Cuando éste y Enrique se encontraron en la calle, el alegre libertino dijo a su amigo, que caminaba siempre taciturno:

— Nos habíamos equivocado, chico, nos habíamos equivocado redondamente, y tanto a usted como a mí nos había engañado el corazón; cosa nada rara por cierto, al menos en mí, puesto que yo nunca entiendo el lenguaje del mío, si es que lo tiene. Creí que pudiera serme indiferente la hermosa prima de usted; creí que usted se haría amar de ella a fuerza de talento y de pasión; creí que Clemencia, la de los ojos negros, estaba más lejos de usted que de mí, porque estas naturalezas enérgicas y magníficas me pertenecen de derecho. Todo esto creía yo; pero he aquí que nos hemos equivocado. Me parece que amo a Isabel, al menos que me inspira algún cariño; me parece que ella me ama todavía más, me parece que usted nunca llegaría por este motivo a abrirse una puerta en ese corazón de ángel, y por último, me parece que la sultana se insinúa con usted de una manera que no deja lugar a duda.

— ¿Cree usted?

— Es claro: las mujeres como ella no esperan, se adelantan; no se conceden, permiten... Eso está muy conforme con su naturaleza de reinas. Son como los soberanos en los países monárquicos; ellos dicen la primera palabra, ellos interrogan, y les parecería rebajarse si por acaso se vieran obligados a responder. Usted no conoce a las mujeres en sus diferentes fases.

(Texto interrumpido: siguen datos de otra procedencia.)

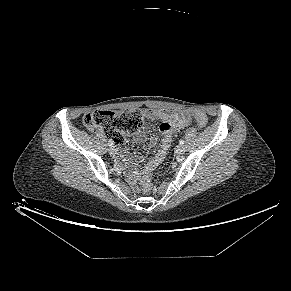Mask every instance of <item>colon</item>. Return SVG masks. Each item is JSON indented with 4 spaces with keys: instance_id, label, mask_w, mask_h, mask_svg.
<instances>
[{
    "instance_id": "5ec220e1",
    "label": "colon",
    "mask_w": 291,
    "mask_h": 291,
    "mask_svg": "<svg viewBox=\"0 0 291 291\" xmlns=\"http://www.w3.org/2000/svg\"><path fill=\"white\" fill-rule=\"evenodd\" d=\"M193 115L199 127H205L207 117L204 113L194 111ZM146 118L145 111L131 109L124 112L96 110L86 113L83 117L84 125L95 132L102 131L116 144L123 143L125 136L138 130ZM154 169L147 167L141 177V186L144 192L152 190L151 173Z\"/></svg>"
}]
</instances>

Las hay que mueren de amor, pero que no son capaces de revelar con una palabra, con una mirada, la pasión que las devora; a esta clase pertenece Isabel. A éstas es preciso responderles, adivinarlas, leer en el libro de su semblante, y abrir su corazón con la llave de la primera palabra. Entonces sabe uno cuánta pasión se encierra en esos volcanes que, como decía Pedro Calderón de la Barca de Mongibelo,
ostentan nieve y esconden fuego
. Pero hay mujeres también cuyo carácter impetuoso no les permite disimular la más ligera afección. Apenas les inspira simpatía una persona cuando se apresuran a revelársela, hasta con exageración; apenas les antipatiza otra, cuando le manifiestan odio. Se diría que su temperamento dominador no admite oposición, y que desean hacer saber lo que sienten a la persona amada o aborrecida, como un mandato y no como una revelación, como un precepto para no ser contrariadas. A esta clase pertenece Clemencia. Desde luego ha insinuado a usted su predilección, como una orden para que se la ame. Cuidado con desobedecerla; sería capaz de aborrecerlo a usted.

— Pero es el caso que yo no puedo amarla.

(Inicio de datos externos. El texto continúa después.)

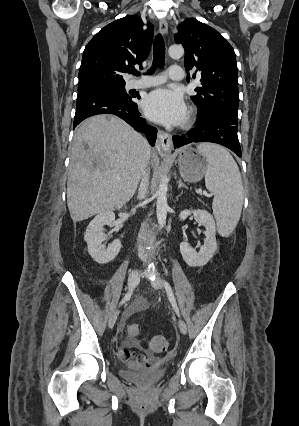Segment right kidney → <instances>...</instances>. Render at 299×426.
Masks as SVG:
<instances>
[{"label":"right kidney","instance_id":"right-kidney-1","mask_svg":"<svg viewBox=\"0 0 299 426\" xmlns=\"http://www.w3.org/2000/svg\"><path fill=\"white\" fill-rule=\"evenodd\" d=\"M115 220V214L112 211L100 213L89 223L84 240L87 242L88 253L99 264H106L112 261L120 252L122 247L119 239L114 240L108 247L102 243L105 240L103 233L105 225H111Z\"/></svg>","mask_w":299,"mask_h":426}]
</instances>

— ¡Oh! sí podrá usted, Fernando, sí podrá usted. A una mujer tan hermosa como ésta, lo difícil, lo imposible es no amarla. Es demasiado encantadora para que el corazón de usted pueda permanecer indiferente.

— Pero ¿usted no sabe que la que me inspira no sé si amor, pero sí un ardiente cariño, es Isabel?

— Sí, lo sé; pero, en primer lugar, usted no se había fijado aún en Clemencia: su atención se había detenido en su prima. Luego sucede, como está usted mirando que Isabel no puede amarlo porque yo soy el afortunado mortal que he logrado inspirarle simpatía, y a usted le consta que sin pretenderlo, sin procurarlo... Esos son los caprichos de la fatalidad. Pues bien; usted comprende ya que Isabel no está al alcance de su mano. Como hombre sensato y, sobre todo, como hombre de mundo, es preciso abandonar el antiguo propósito, hoy que aún es tiempo, porque la verdad es que lo que usted siente no es todavía amor; en tres días no puede haber amor, y si lo hay; porque en efecto, las mil y una novelas que leemos nos presentan frecuentes casos de estas pasiones súbitas, es fácil de olvidar. Lo que se olvida con trabajo, lo que cuesta hondos dolores, lo que despedaza el corazón, es perder al objeto amado durante mucho tiempo. De modo que usted olvidará a Isabel, y tanto menos le costará este sacrificio; cuanto que la bella, la divina morena, esa mujer que haría feliz a don Juan, le abre a usted los brazos y le sonríe con todas las promesas de un amor ardiente y embriagador. ¡Cuán dichoso va usted a ser, Fernando! ¡Usted, naturaleza casta, soñadora y triste, encontrándose de repente a las puertas de un paraíso oriental, guiado por una hurí que lo devora con la mirada de sus ojos negros, que le embriaga con su aliento de rosa, que le va a matar con sus caricias de fuego! Vamos, hombre ¿se creerá usted desdichado con esta perspectiva?